= EXERCISE =
Below are records to reproduce in full; copy them exactly but keep the pictures out.

++++ EXERCISE DATA

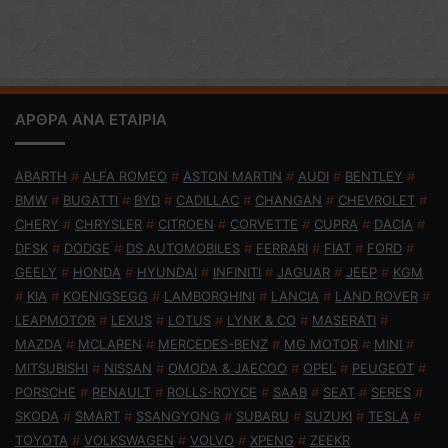
ΑΡΘΡΑ ΑΝΑ ΕΤΑΙΡΙΑ
ABARTH
#
ALFA ROMEO
#
ASTON MARTIN
#
AUDI
#
BENTLEY
#
BMW
#
BUGATTI
#
BYD
#
CADILLAC
#
CHANGAN
#
CHEVROLET
#
CHERY
#
CHRYSLER
#
CITROEN
#
CORVETTE
#
CUPRA
#
DACIA
#
DFSK
#
DODGE
#
DS AUTOMOBILES
#
FERRARI
#
FIAT
#
FORD
#
GEELY
#
HONDA
#
HYUNDAI
#
INFINITI
#
JAGUAR
#
JEEP
#
KGM
#
KIA
#
KOENIGSEGG
#
LAMBORGHINI
#
LANCIA
#
LAND ROVER
#
LEAPMOTOR
#
LEXUS
#
LOTUS
#
LYNK & CO
#
MASERATI
#
MAZDA
#
MCLAREN
#
MERCEDES-BENZ
#
MG MOTOR
#
MINI
#
MITSUBISHI
#
NISSAN
#
OMODA & JAECOO
#
OPEL
#
PEUGEOT
#
PORSCHE
#
RENAULT
#
ROLLS-ROYCE
#
SAAB
#
SEAT
#
SERES
#
SKODA
#
SMART
#
SSANGYONG
#
SUBARU
#
SUZUKI
#
TESLA
#
TOYOTA
#
VOLKSWAGEN
#
VOLVO
#
XPENG
#
ZEEKR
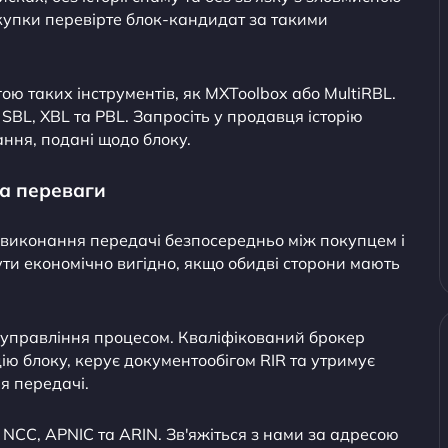
купки перевірте блок-кандидат за такими
гою таких інструментів, як MXToolbox або MultiRBL.
SBL, XBL та PBL. Запросіть у продавця історію
ння, подані щодо блоку.
та переваги
 виконання передачі безпосередньо між покупцем і
ти економічно вигідно, якщо обидві сторони мають
а управління процесом. Кваліфікований брокер
ію блоку, керує документообігом RIR та утримує
я передачі.
NCC, APNIC та ARIN. Зв'яжіться з нами за адресою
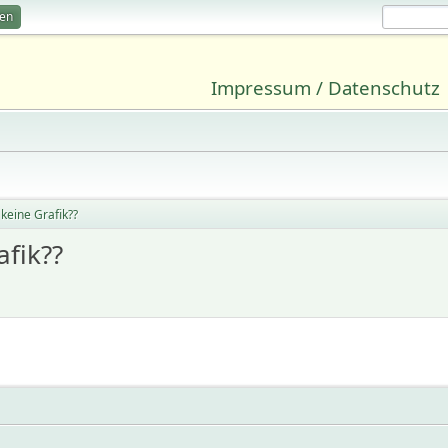
ren
Impressum / Datenschutz
keine Grafik??
afik??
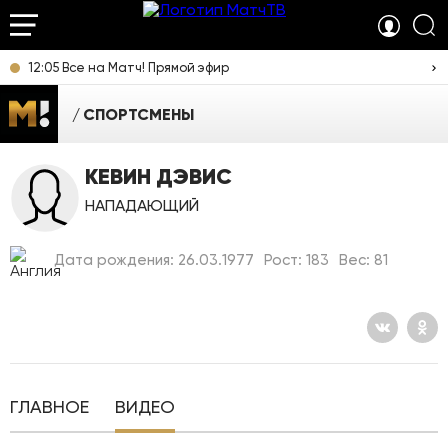
12:05 Все на Матч! Прямой эфир
СПОРТСМЕНЫ
КЕВИН ДЭВИС
НАПАДАЮЩИЙ
Дата рождения: 26.03.1977
Рост: 183
Вес: 81
ГЛАВНОЕ
ВИДЕО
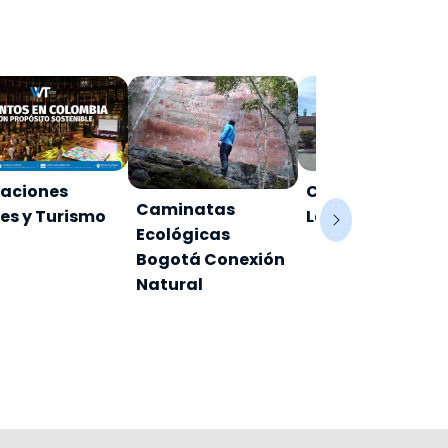
aciones
Club Campestre
Caminatas
jes y Turismo
Laverdieri
Ecológicas
Bogotá Conexión
Natural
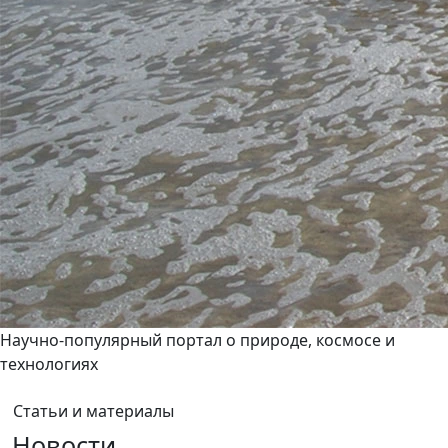
Научно-популярный портал о природе, космосе и
технологиях
Статьи и материалы
Новости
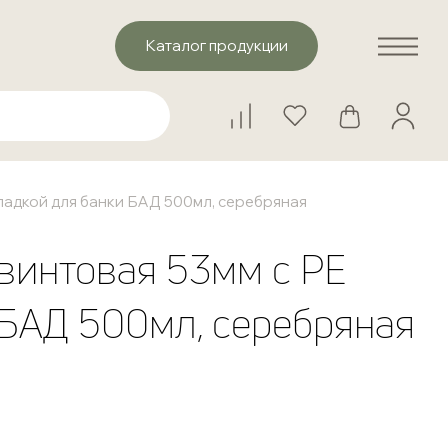
Каталог продукции
ладкой для банки БАД 500мл, серебряная
винтовая 53мм с РЕ
 БАД 500мл, серебряная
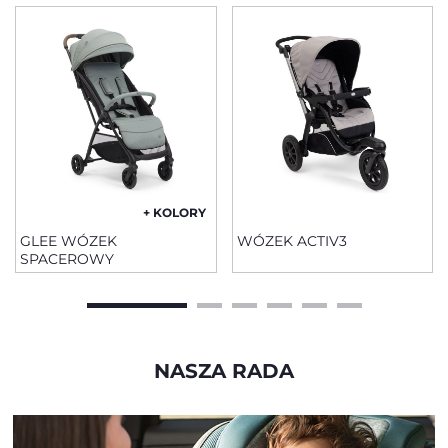
+ KOLORY
GLEE WÓZEK
WÓZEK ACTIV3
SPACEROWY
NASZA RADA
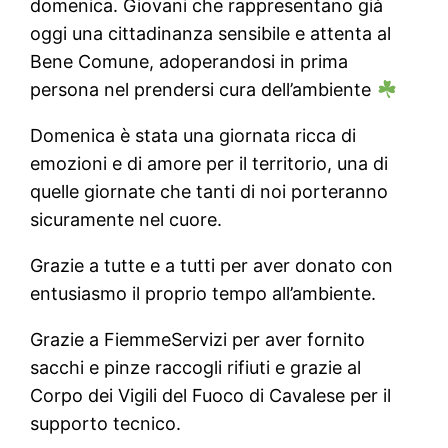
domenica. Giovani che rappresentano già
oggi una cittadinanza sensibile e attenta al
Bene Comune, adoperandosi in prima
persona nel prendersi cura dell’ambiente
Domenica è stata una giornata ricca di
emozioni e di amore per il territorio, una di
quelle giornate che tanti di noi porteranno
sicuramente nel cuore.
Grazie a tutte e a tutti per aver donato con
entusiasmo il proprio tempo all’ambiente.
Grazie a FiemmeServizi per aver fornito
sacchi e pinze raccogli rifiuti e grazie al
Corpo dei Vigili del Fuoco di Cavalese per il
supporto tecnico.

++++++++

= ANSWER TO THE PROBLEM =
ΑΡΘΡΑ ΑΝΑ ΕΤΑΙΡΙΑ
ABARTH
#
ALFA ROMEO
#
ASTON MARTIN
#
AUDI
#
BENTLEY
#
BMW
#
BUGATTI
#
BYD
#
CADILLAC
#
CHANGAN
#
CHEVROLET
#
CHERY
#
CHRYSLER
#
CITROEN
#
CORVETTE
#
CUPRA
#
DACIA
#
DFSK
#
DODGE
#
DS AUTOMOBILES
#
FERRARI
#
FIAT
#
FORD
#
GEELY
#
HONDA
#
HYUNDAI
#
INFINITI
#
JAGUAR
#
JEEP
#
KGM
#
KIA
#
KOENIGSEGG
#
LAMBORGHINI
#
LANCIA
#
LAND ROVER
#
LEAPMOTOR
#
LEXUS
#
LOTUS
#
LYNK & CO
#
MASERATI
#
MAZDA
#
MCLAREN
#
MERCEDES-BENZ
#
MG MOTOR
#
MINI
#
MITSUBISHI
#
NISSAN
#
OMODA & JAECOO
#
OPEL
#
PEUGEOT
#
PORSCHE
#
RENAULT
#
ROLLS-ROYCE
#
SAAB
#
SEAT
#
SERES
#
SKODA
#
SMART
#
SSANGYONG
#
SUBARU
#
SUZUKI
#
TESLA
#
TOYOTA
#
VOLKSWAGEN
#
VOLVO
#
XPENG
#
ZEEKR
купки перевірте блок-кандидат за такими
гою таких інструментів, як MXToolbox або MultiRBL.
SBL, XBL та PBL. Запросіть у продавця історію
ння, подані щодо блоку.
та переваги
 виконання передачі безпосередньо між покупцем і
ти економічно вигідно, якщо обидві сторони мають
а управління процесом. Кваліфікований брокер
ію блоку, керує документообігом RIR та утримує
я передачі.
NCC, APNIC та ARIN. Зв'яжіться з нами за адресою
ren
Impressum / Datenschutz
keine Grafik??
afik??
12:05 Все на Матч! Прямой эфир
СПОРТСМЕНЫ
КЕВИН ДЭВИС
НАПАДАЮЩИЙ
Дата рождения: 26.03.1977
Рост: 183
Вес: 81
ГЛАВНОЕ
ВИДЕО
aciones
Club Campestre
Caminatas
jes y Turismo
Laverdieri
Ecológicas
Bogotá Conexión
Natural
Научно-популярный портал о природе, космосе и
технологиях
Статьи и материалы
Новости
Каталог продукции
ладкой для банки БАД 500мл, серебряная
винтовая 53мм с РЕ
 БАД 500мл, серебряная
+ KOLORY
GLEE WÓZEK
WÓZEK ACTIV3
SPACEROWY
NASZA RADA
domenica. Giovani che rappresentano già
oggi una cittadinanza sensibile e attenta al
Bene Comune, adoperandosi in prima
persona nel prendersi cura dell’ambiente
Domenica è stata una giornata ricca di
emozioni e di amore per il territorio, una di
quelle giornate che tanti di noi porteranno
sicuramente nel cuore.
Grazie a tutte e a tutti per aver donato con
entusiasmo il proprio tempo all’ambiente.
Grazie a FiemmeServizi per aver fornito
sacchi e pinze raccogli rifiuti e grazie al
Corpo dei Vigili del Fuoco di Cavalese per il
supporto tecnico.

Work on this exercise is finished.